◆ What to do ◆
Find how many lines of the entries contain the word "Fahrer", then report that figure alone.

◆ Data ◆

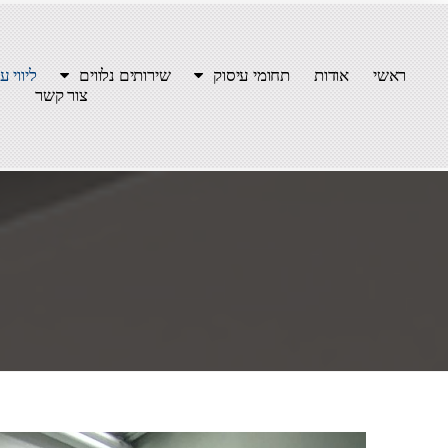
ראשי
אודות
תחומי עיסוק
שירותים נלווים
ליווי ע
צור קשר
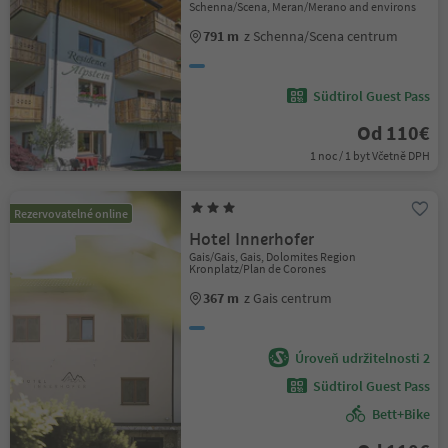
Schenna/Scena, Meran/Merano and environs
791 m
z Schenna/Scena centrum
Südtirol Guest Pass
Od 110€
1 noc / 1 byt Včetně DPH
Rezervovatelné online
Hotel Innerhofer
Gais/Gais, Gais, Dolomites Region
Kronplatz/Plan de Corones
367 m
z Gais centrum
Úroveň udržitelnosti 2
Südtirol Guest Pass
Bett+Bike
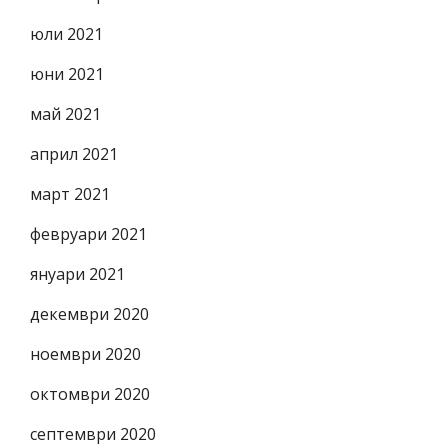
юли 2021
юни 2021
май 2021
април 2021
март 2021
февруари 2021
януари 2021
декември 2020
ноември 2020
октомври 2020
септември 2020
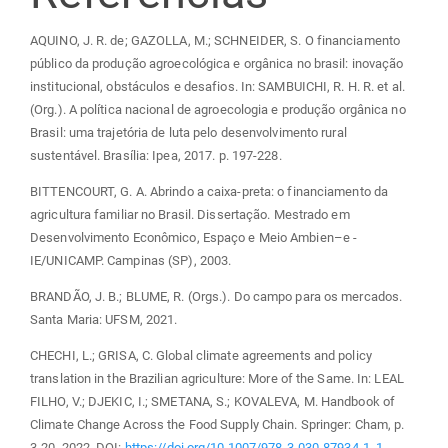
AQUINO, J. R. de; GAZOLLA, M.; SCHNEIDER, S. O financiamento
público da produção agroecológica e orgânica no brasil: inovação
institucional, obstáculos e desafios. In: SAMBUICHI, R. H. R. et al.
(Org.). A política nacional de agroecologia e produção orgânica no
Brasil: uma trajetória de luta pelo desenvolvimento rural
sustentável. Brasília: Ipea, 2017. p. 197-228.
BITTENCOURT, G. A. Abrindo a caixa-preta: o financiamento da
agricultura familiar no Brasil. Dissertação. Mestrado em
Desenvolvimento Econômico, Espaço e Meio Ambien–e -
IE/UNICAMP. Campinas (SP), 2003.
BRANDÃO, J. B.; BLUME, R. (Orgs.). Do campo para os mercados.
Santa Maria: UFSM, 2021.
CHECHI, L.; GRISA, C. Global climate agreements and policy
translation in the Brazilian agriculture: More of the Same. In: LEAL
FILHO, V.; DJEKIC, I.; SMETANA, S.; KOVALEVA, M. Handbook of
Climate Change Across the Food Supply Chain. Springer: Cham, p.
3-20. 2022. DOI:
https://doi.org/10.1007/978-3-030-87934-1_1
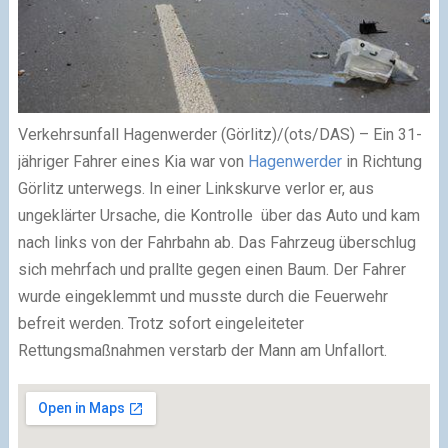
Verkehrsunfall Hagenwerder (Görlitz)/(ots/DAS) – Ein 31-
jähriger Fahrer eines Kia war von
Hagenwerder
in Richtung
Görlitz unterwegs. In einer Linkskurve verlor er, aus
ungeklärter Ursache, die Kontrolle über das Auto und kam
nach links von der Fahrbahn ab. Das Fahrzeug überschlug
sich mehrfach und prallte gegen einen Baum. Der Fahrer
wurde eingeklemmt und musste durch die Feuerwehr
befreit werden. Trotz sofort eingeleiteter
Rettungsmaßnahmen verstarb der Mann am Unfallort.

◆ Result for this task ◆
2